El sacrificio de «desaparecer»

Uno de los momentos más profundos de la homilía fue la exhortación sobre la vida eucarística. Mons. Collar explicó que la existencia del sacerdote debe convertirse en «pan partido y sangre derramada».

«Cada vez que celebren la Misa, deben desaparecer para que Cristo aparezca, dejando que el sacrificio de la Cruz impregne su propia existencia».

Pastores con «olor a oveja» y ministros de misericordia

Siguiendo las enseñanzas del Papa Francisco, el Obispo instó a Joel y Blas a ser pastores con «olor a oveja», evitando ser «sacerdotes de escritorio». Los llamó a ser la voz de los pobres y excluidos, y a no temer «entrar en el dolor del otro».

Asimismo, les confió el sacramento de la Reconciliación, pidiéndoles ser «instrumentos dóciles» y mostrarse indulgentes con quienes yerran, reconociendo su propia fragilidad humana.

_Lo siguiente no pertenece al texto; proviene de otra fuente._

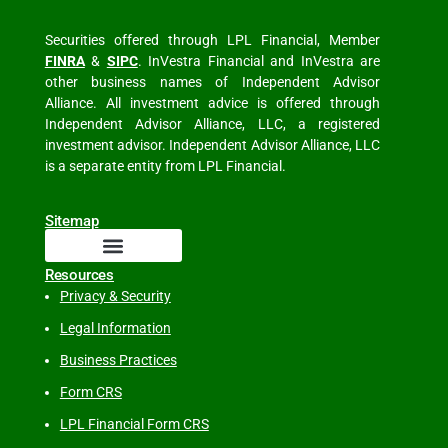
Securities offered through LPL Financial, Member
FINRA
&
SIPC
. InVestra Financial and InVestra are
other business names of Independent Advisor
Alliance. All investment advice is offered through
Independent Advisor Alliance, LLC, a registered
investment advisor. Independent Advisor Alliance, LLC
is a separate entity from LPL Financial.
Sitemap
Resources
Privacy & Security
Legal Information
Business Practices
Form CRS
LPL Financial Form CRS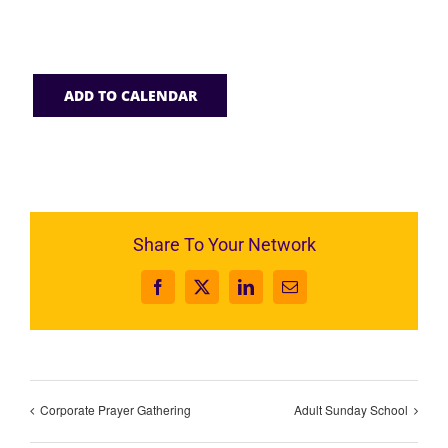
ADD TO CALENDAR
Share To Your Network
Facebook
X
LinkedIn
Email
Corporate Prayer Gathering
Adult Sunday School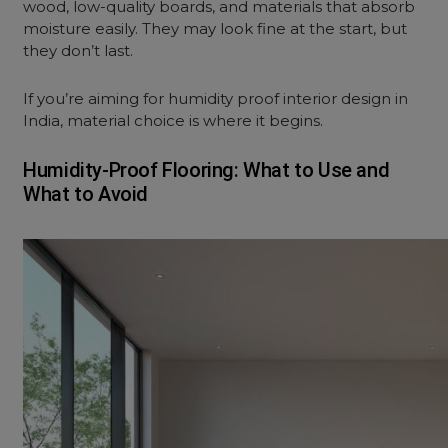
wood, low-quality boards, and materials that absorb
moisture easily. They may look fine at the start, but
they don’t last.
If you’re aiming for humidity proof interior design in
India, material choice is where it begins.
Humidity-Proof Flooring: What to Use and
What to Avoid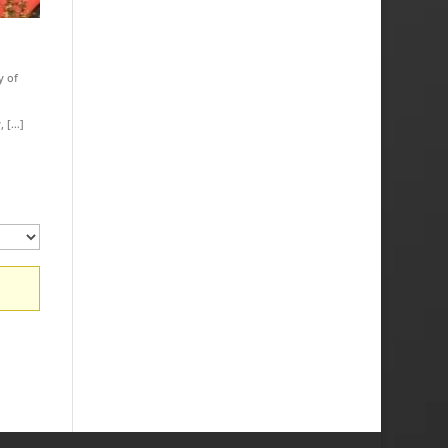
y of
, […]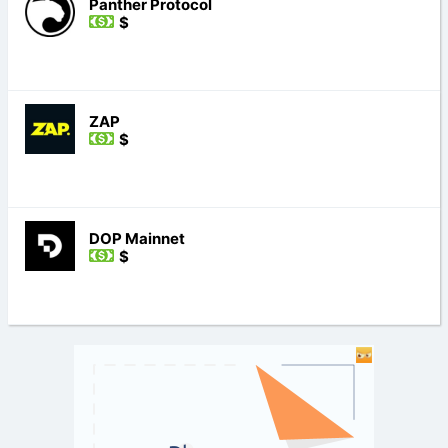
Panther Protocol
$
ZAP
$
DOP Mainnet
$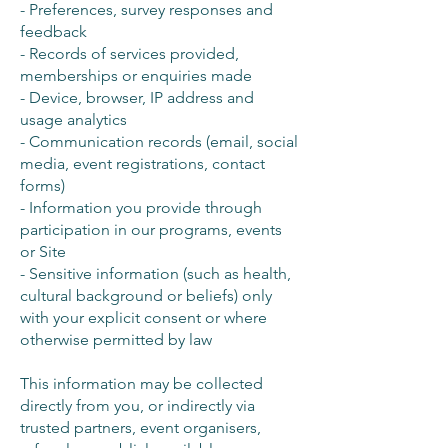
- Preferences, survey responses and
feedback
- Records of services provided,
memberships or enquiries made
- Device, browser, IP address and
usage analytics
- Communication records (email, social
media, event registrations, contact
forms)
- Information you provide through
participation in our programs, events
or Site
- Sensitive information (such as health,
cultural background or beliefs) only
with your explicit consent or where
otherwise permitted by law
This information may be collected
directly from you, or indirectly via
trusted partners, event organisers,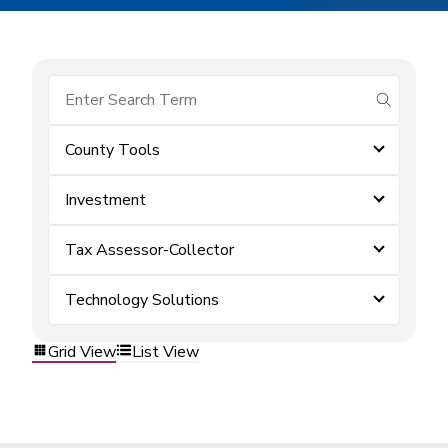
submit se
County Tools
Investment
Tax Assessor-Collector
Technology Solutions
Grid View
List View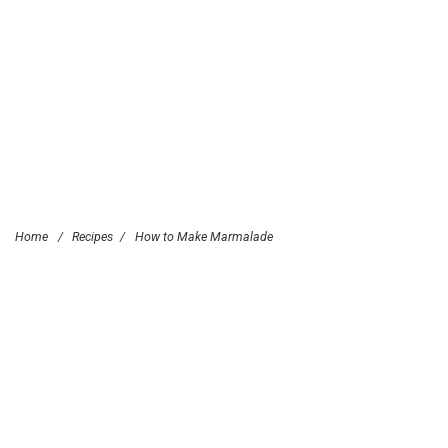
Home
/
Recipes
/
How to Make Marmalade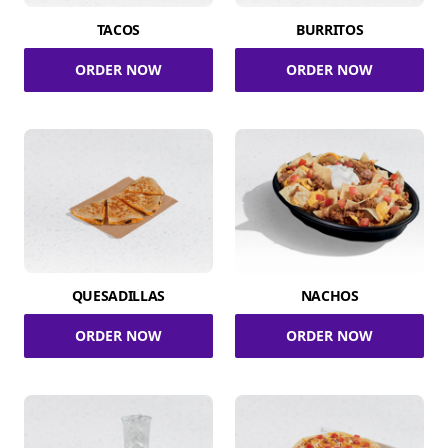
TACOS
BURRITOS
ORDER NOW
ORDER NOW
QUESADILLAS
NACHOS
ORDER NOW
ORDER NOW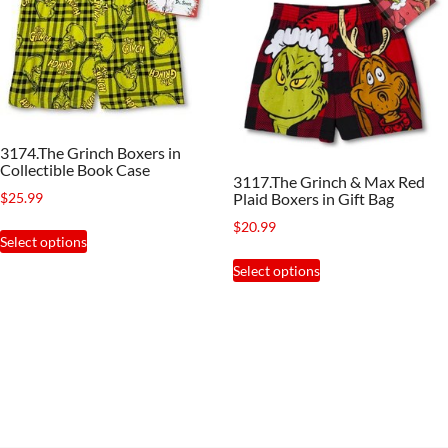
3174.The Grinch Boxers in
Collectible Book Case
3117.The Grinch & Max Red
$
25.99
Plaid Boxers in Gift Bag
$
20.99
This
Select options
product
This
Select options
has
product
multiple
has
variants.
multiple
The
variants.
options
The
may
options
be
may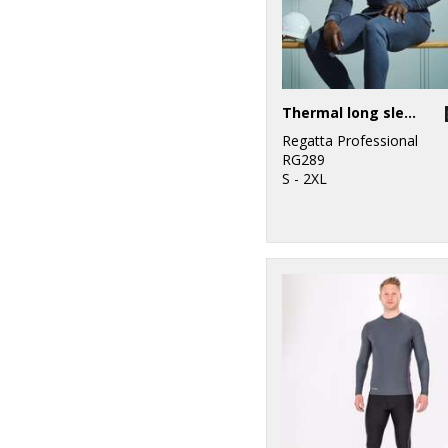
Thermal long sleeve vest
Regatta Professional
RG289
S - 2XL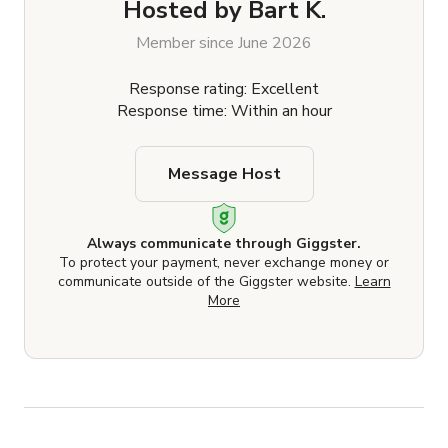
Hosted by
Bart K.
Member since June 2026
Response rating: Excellent
Response time: Within an hour
Message Host
Always communicate through Giggster.
To protect your payment, never exchange money or
communicate outside of the Giggster website.
Learn
More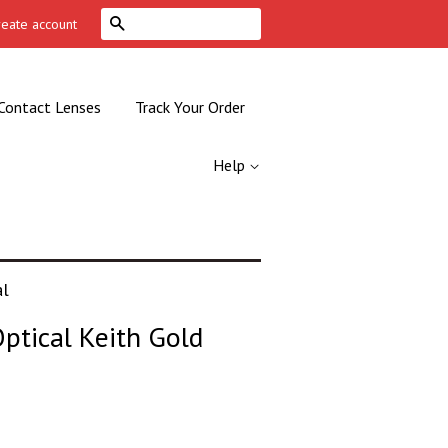
Search
reate account
Contact Lenses
Track Your Order
Help
al
ptical Keith Gold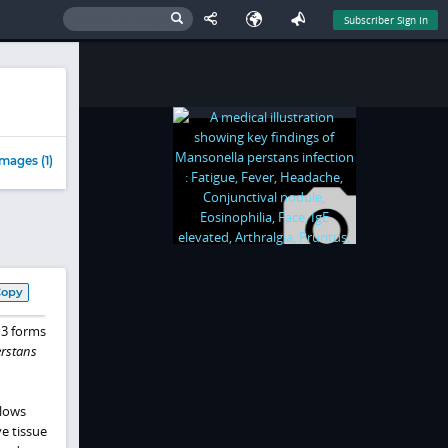
Subscriber Sign In
mages (1)
Copy
 3 forms
rstans
llows
ve tissue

Valores del ministerio: Celibato, Obediencia y Oración

Mons. Collar también abordó los pilares de la vida sacerdotal:

  • Celibato: Lo definió como una «libertad que ama sin poseer», una paternidad espiritual que permite un corazón indiviso para el servicio.
  • Obediencia: Recordó que este valor es de primordial importancia, pues une al sacerdote al sacrificio de Jesús en la Cruz.
  • Oración: Advirtió que «un sacerdote que no se arrodilla no podrá levantar a los caídos», señalando la oración como la única garantía de alegría y fecundidad espiritual.

Una Iglesia sinodal

Finalmente, el Obispo animó a los nuevos presbíteros a promover la sinodalidad, reconociendo al laico como un sujeto de evangelización insustituible. «La sinodalidad es el antídoto contra la autorreferencialidad», concluyó, antes de encomendar el ministerio de ambos a la protección de la Virgen María.

Posterior a la santa comunión, los nuevos sacerdotes dieron gracias a Dios por la vocación; al Obispo, formadores, sacerdotes y familiares por el acompañamiento y apoyo, como así también a los fieles de las parroquias en donde realizaron sus pastorales.

La celebración finalizó en un clima de profunda emoción, con el saludo de los familiares, incluyendo a los padres de los nuevos sacerdotes, y la comunidad presente.